第14話 玉手箱封印

落ち着け、私。城君の通っている美容院が判明したところで、何もできないではないか。その美容院は一般的なカット料金だった。私の行きつけの美容院と何ら変わりのない料金だ。

しかし、そこの美容院に行ったとして、城君に合える保証はどこにもない。万が一、城君に遭遇したところで、会話など出来るはずがない。


行きつけの美容院で知り合いや、友人と遭遇したとしても、居心地が悪いし、会話など出来ない。それと同じ様なものだろう。


私はネット探偵したところで、骨折り損のくたびれ儲けに終わった、、、。


そうだ。そうなんだよ。都内に住んでいるからと言って、芸能人が多く住むような区でもない限り、偶然出くわすなんてこともないし、美容院が同じだったところで、何も変わらないんだよ。
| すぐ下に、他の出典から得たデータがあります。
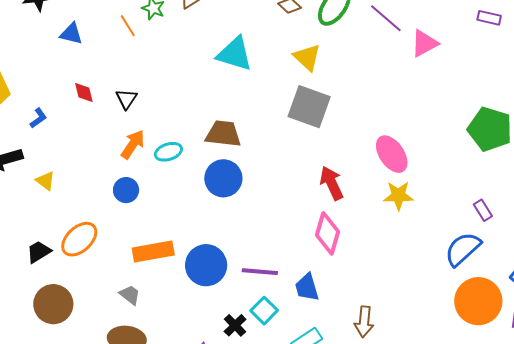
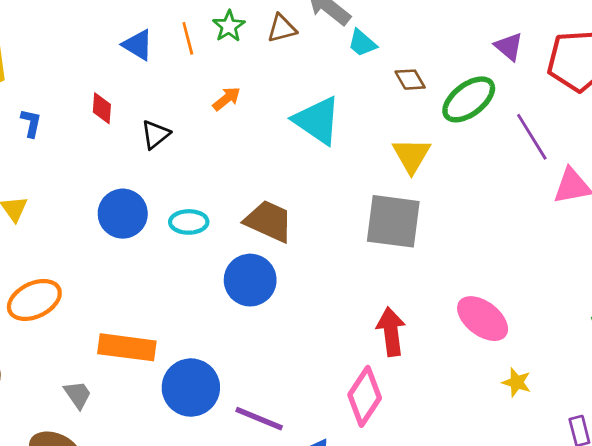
blue triangle: (71, 34) -> (138, 45), moved
gray square: (309, 107) -> (393, 221), turned -30
blue L-shape: (38, 118) -> (31, 123), turned -60
orange arrow: (133, 144) -> (227, 99), moved, size x0.7
pink ellipse: (392, 154) -> (483, 319), turned -36
blue circle: (126, 190) -> (123, 214), moved, size x1.4
yellow star: (398, 196) -> (517, 382), moved, size x0.7

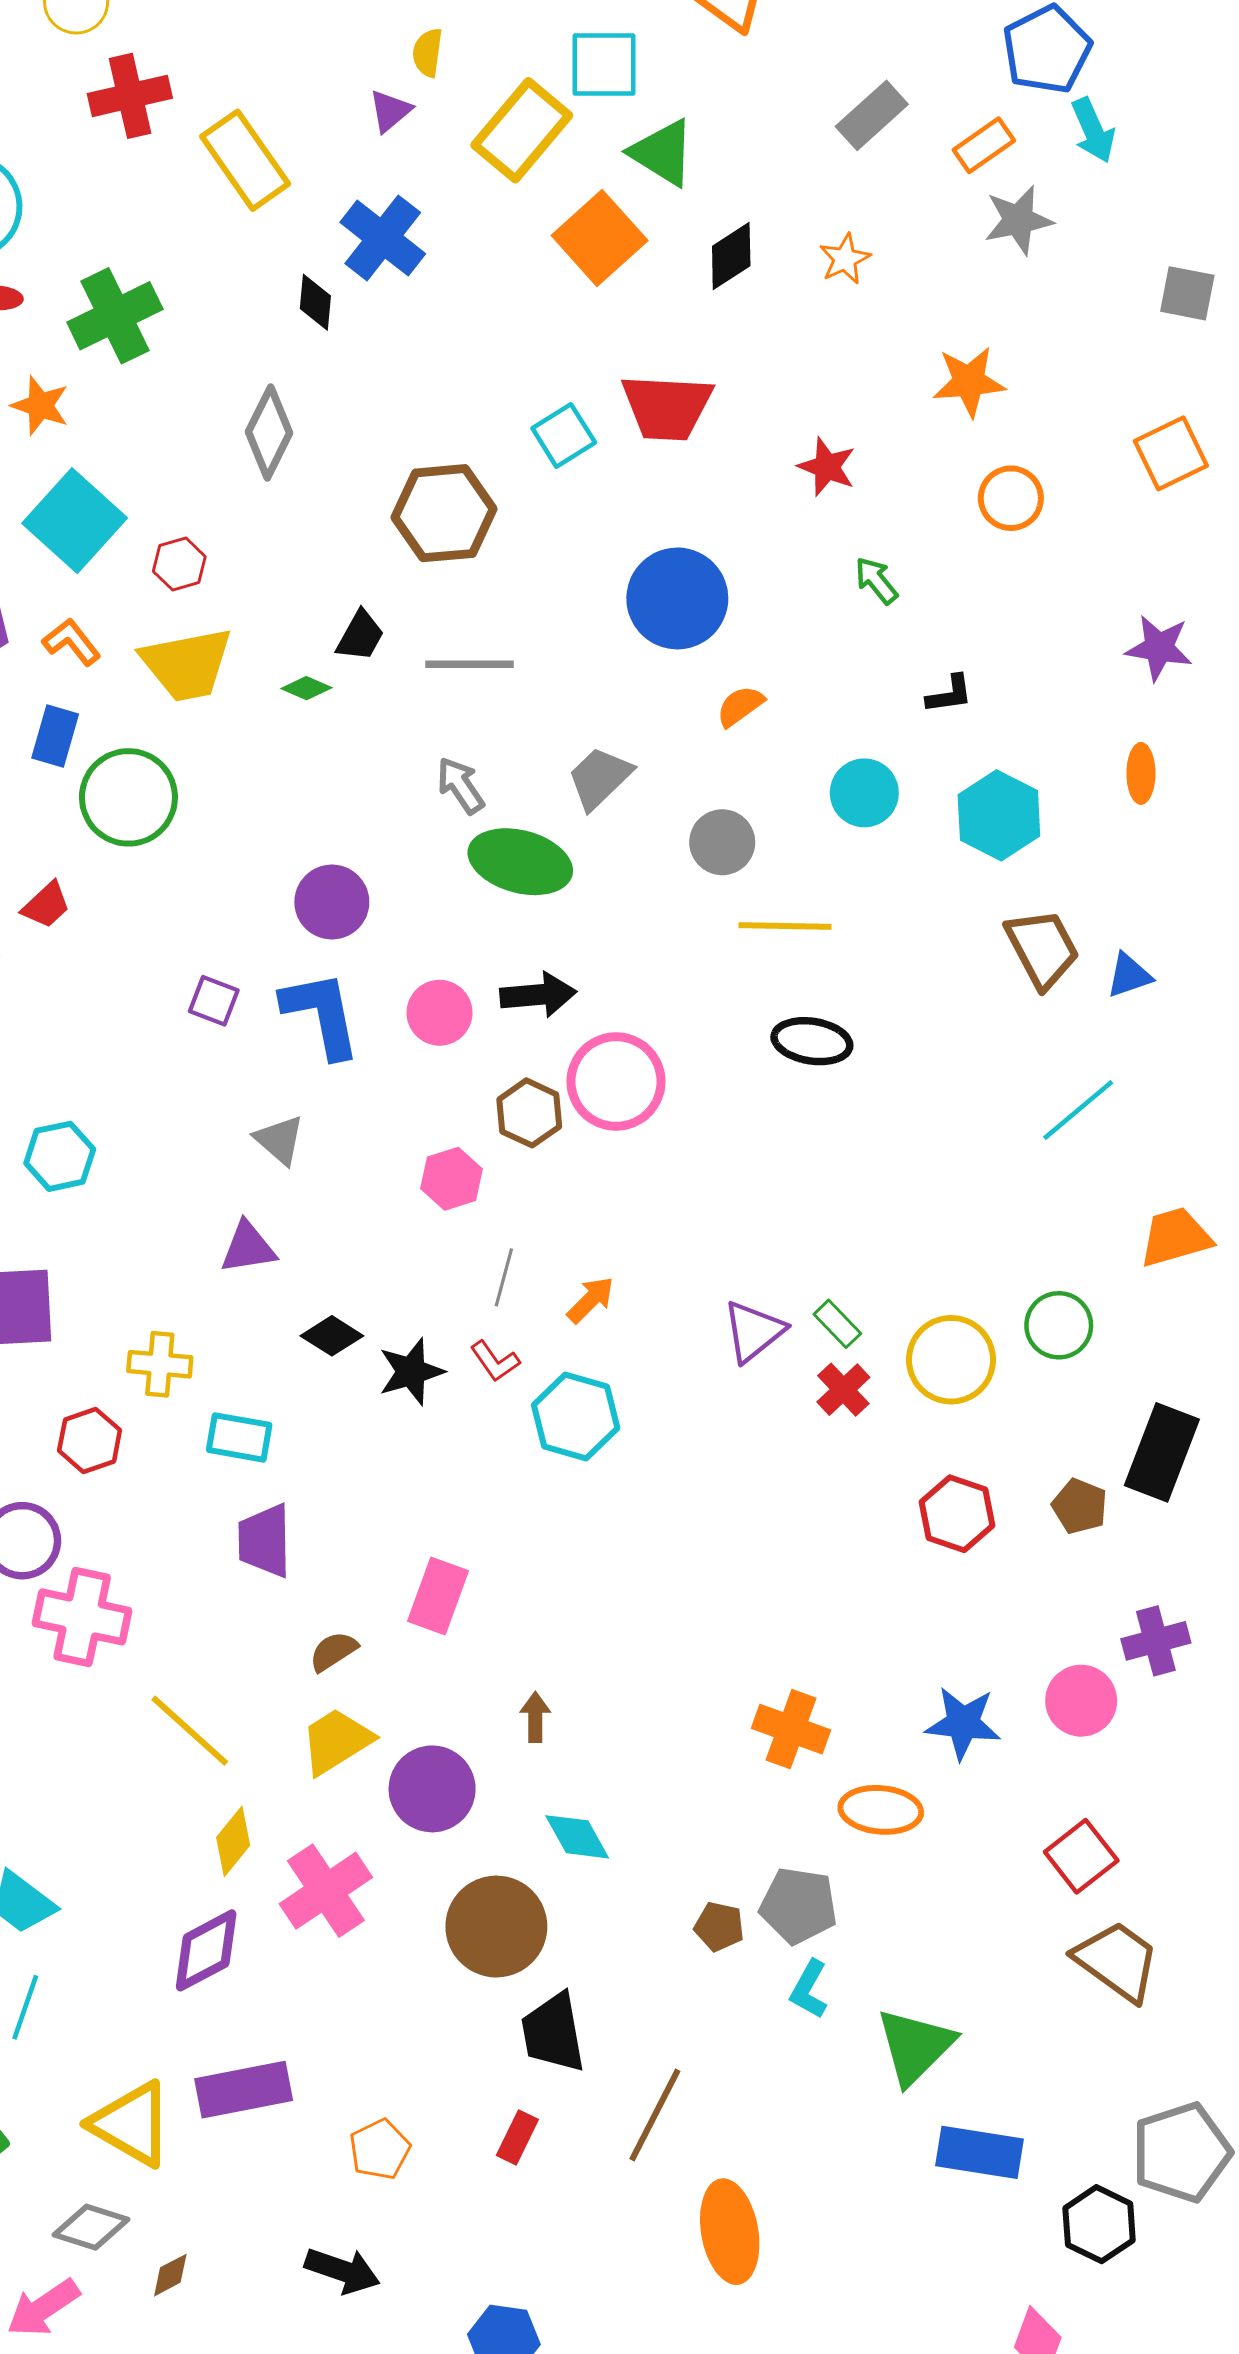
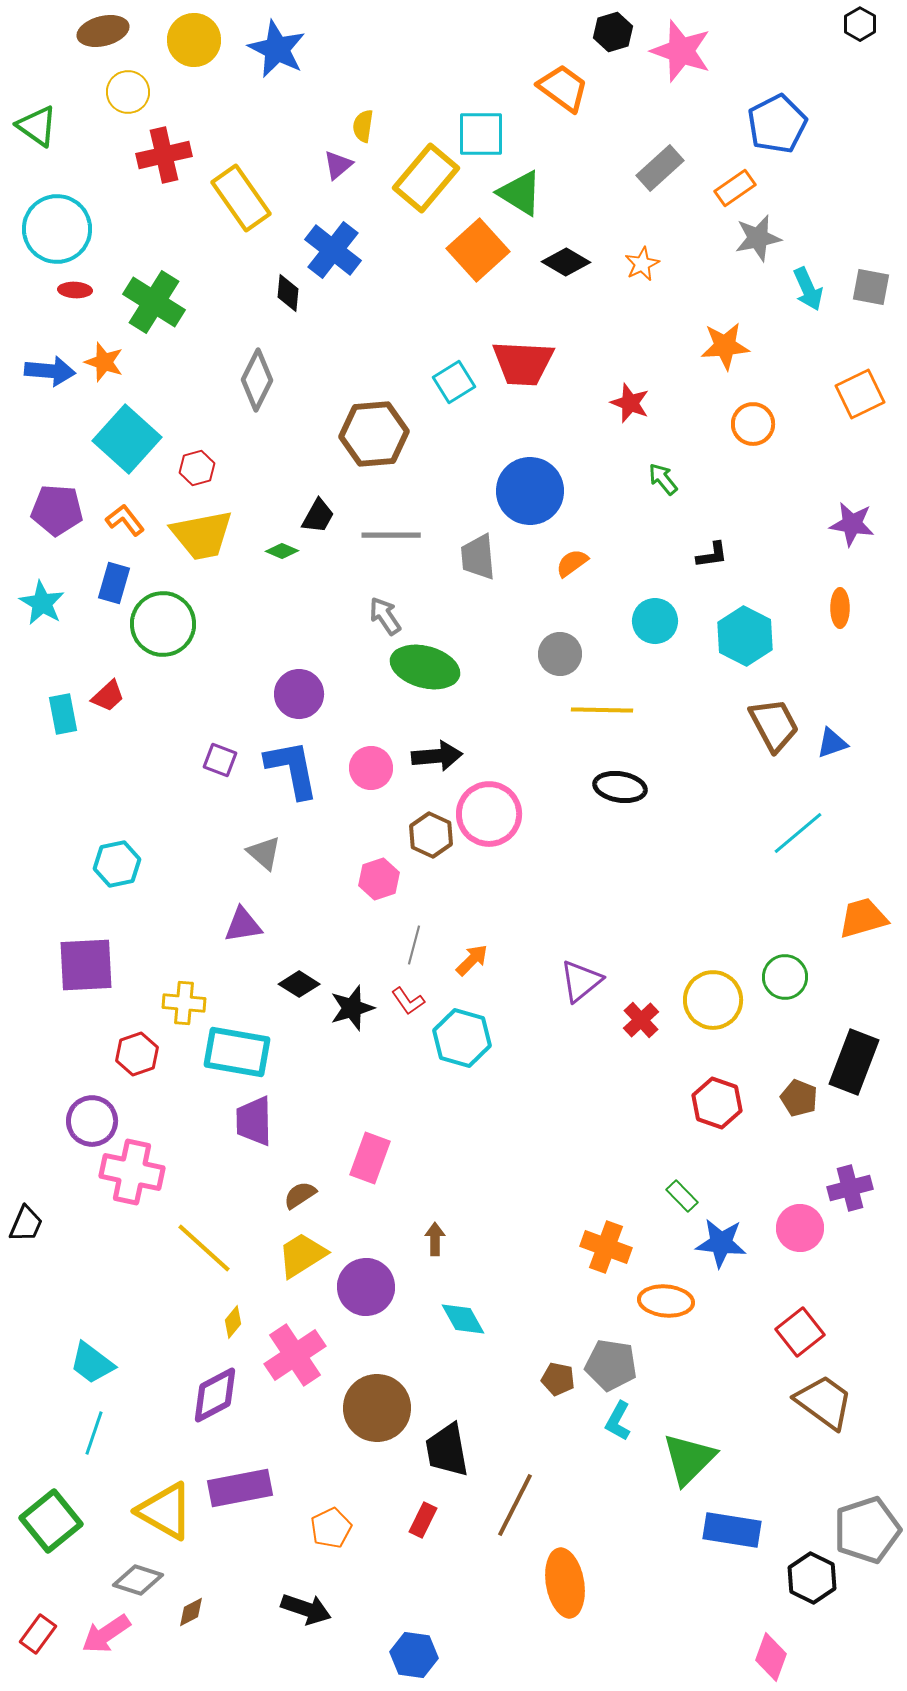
cyan arrow: (1093, 130) -> (808, 289), moved
black diamond: (731, 256) -> (566, 262), turned 63
green cross: (115, 316) -> (154, 302), turned -32
gray trapezoid: (600, 778) -> (478, 557), moved, turned -51
green rectangle: (837, 1324) -> (682, 1196), moved
cyan rectangle: (239, 1437) -> (237, 1052), size x1.5
yellow diamond: (233, 1841) -> (233, 1322), size x0.7
brown circle: (496, 1927) -> (377, 1408), moved

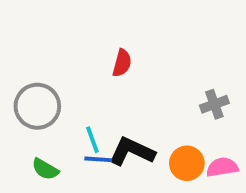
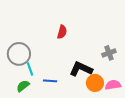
cyan line: (92, 140) -> (30, 69), moved
black L-shape: (132, 151) -> (81, 69), moved
green semicircle: (45, 169) -> (23, 86), turned 112

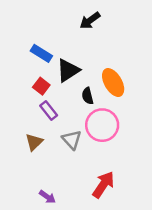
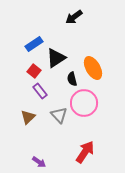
blue rectangle: (41, 53) -> (34, 44), turned -66

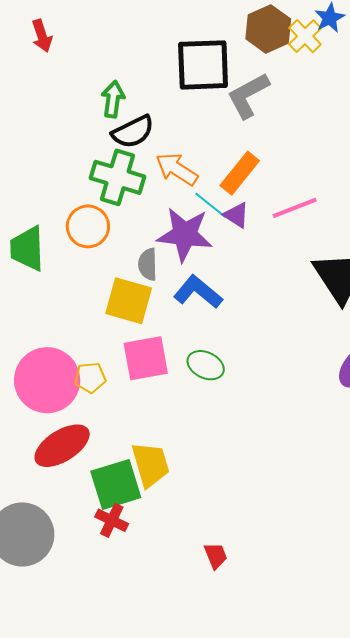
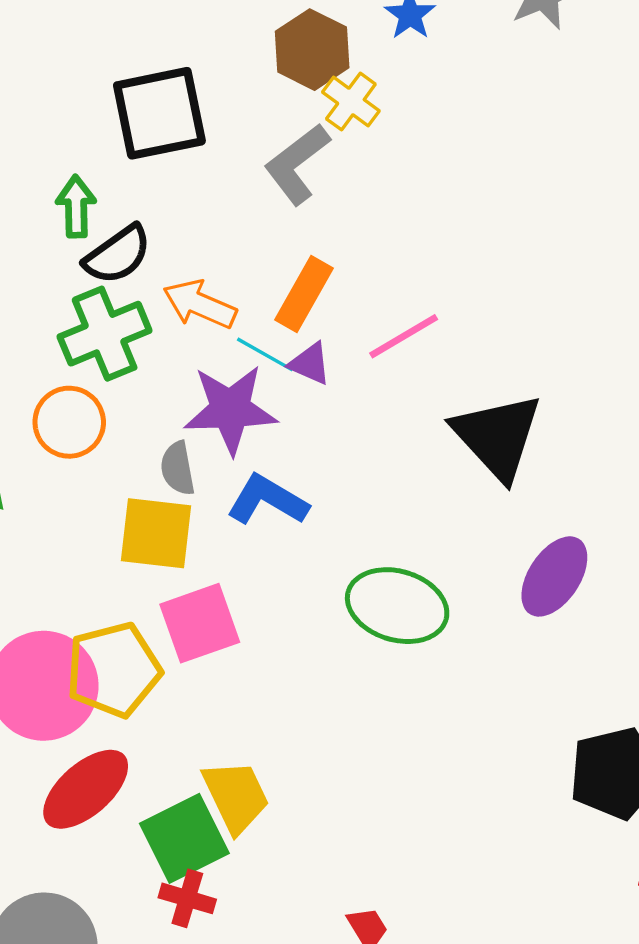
yellow cross: (305, 36) -> (351, 101), moved
black square: (203, 65) -> (159, 113), moved
green cross: (117, 177) -> (105, 334), turned -30
green ellipse: (206, 365) -> (397, 606), moved, size x1.6
yellow pentagon: (90, 378) -> (114, 670), size x1.8

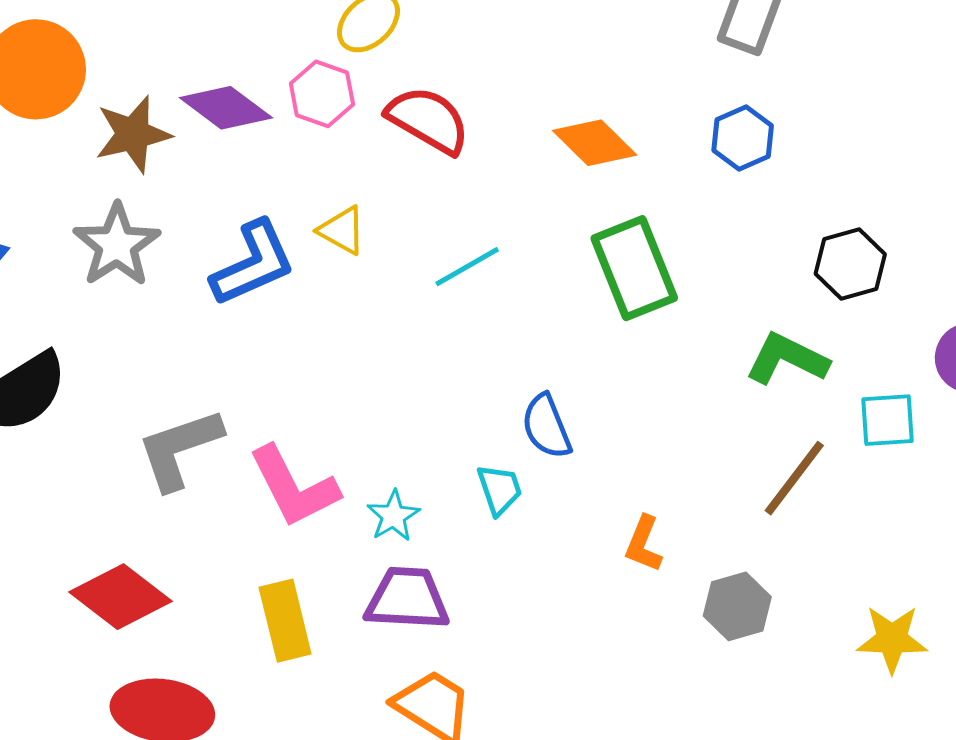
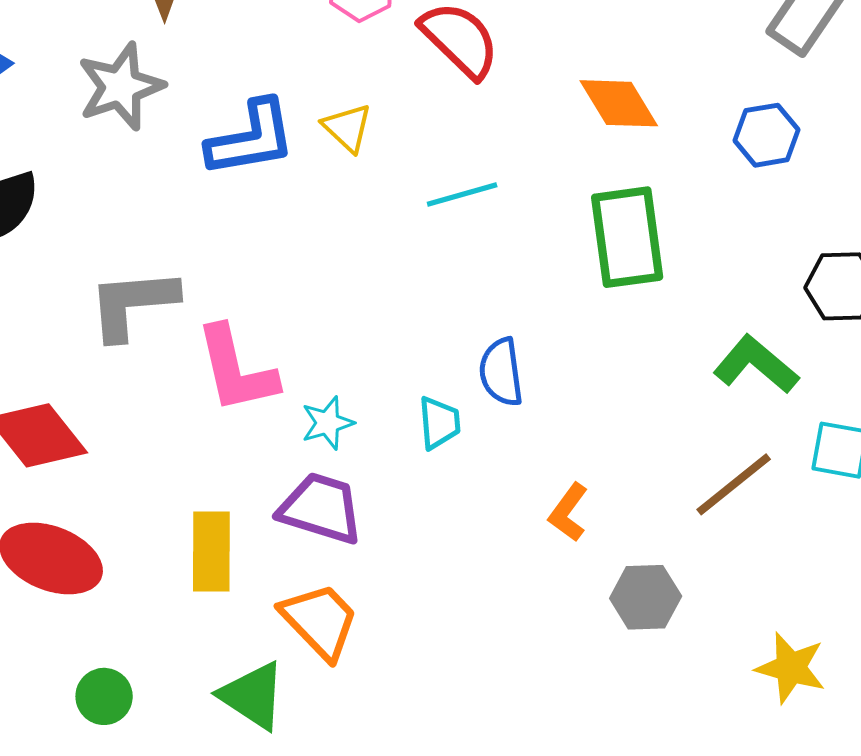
yellow rectangle: (285, 621) -> (211, 552), moved

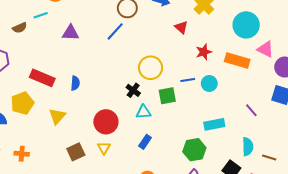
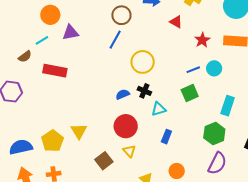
purple triangle: (71, 33) -> (71, 33), moved
yellow circle: (151, 68) -> (143, 62), moved
red rectangle: (42, 78) -> (55, 71), moved
blue semicircle: (75, 83) -> (123, 94), moved, turned -104
green square: (167, 96) -> (190, 93), moved
yellow pentagon: (22, 103) -> (52, 141), moved
cyan rectangle: (214, 124) -> (228, 106), turned -48

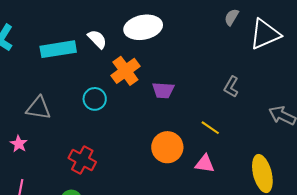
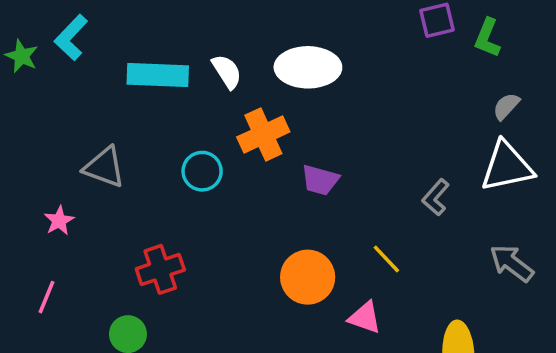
gray semicircle: (232, 17) -> (506, 106), moved
white triangle: (265, 34) -> (507, 167), moved
red cross: (82, 160) -> (160, 269), turned 32

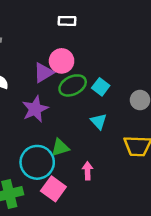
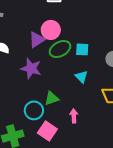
cyan square: (101, 87) -> (82, 49), turned -32
purple star: (35, 109) -> (31, 68), turned -30
cyan circle: (37, 162) -> (34, 110), size x0.7

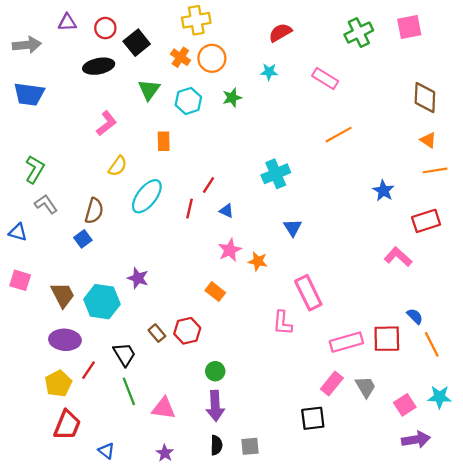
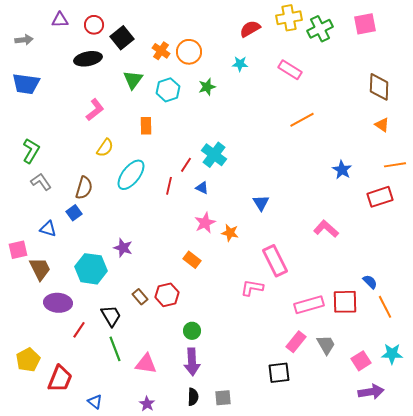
yellow cross: (196, 20) -> (289, 18), moved
gray arrow: (27, 45) -> (24, 40), size x0.7
orange line: (435, 170) -> (395, 165), moved
cyan cross: (276, 174) -> (214, 155), moved, turned -30
blue triangle: (18, 232) -> (48, 229), moved
pink L-shape: (398, 257) -> (326, 229), moved
pink square: (20, 280) -> (18, 250), turned -30
brown trapezoid: (63, 295) -> (40, 269), moved
pink L-shape: (283, 323) -> (252, 288), turned 95
yellow pentagon: (58, 384) -> (28, 360), moved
自分で気づいたはずじゃないか。写真集を見ながら、これは恋ではないと。

若手俳優を応援する、ただの一ファンだと。


さっきまでの深い探求心がサーッと引いてくのが感じられた。


そうだよ。私は43歳の、地味でそこら辺にいるオバサンだよ。しかも仕事のできるワーキングウーマンでもないどころか、3年間無職のニートだよ。半ひきこりのどうしようもない干物女が、何か行動を起こさない限り、否、起こしたとしても何もそこにはないんだよ。


急に虚無感に襲われた私はまたビール缶に手を出していたのだった。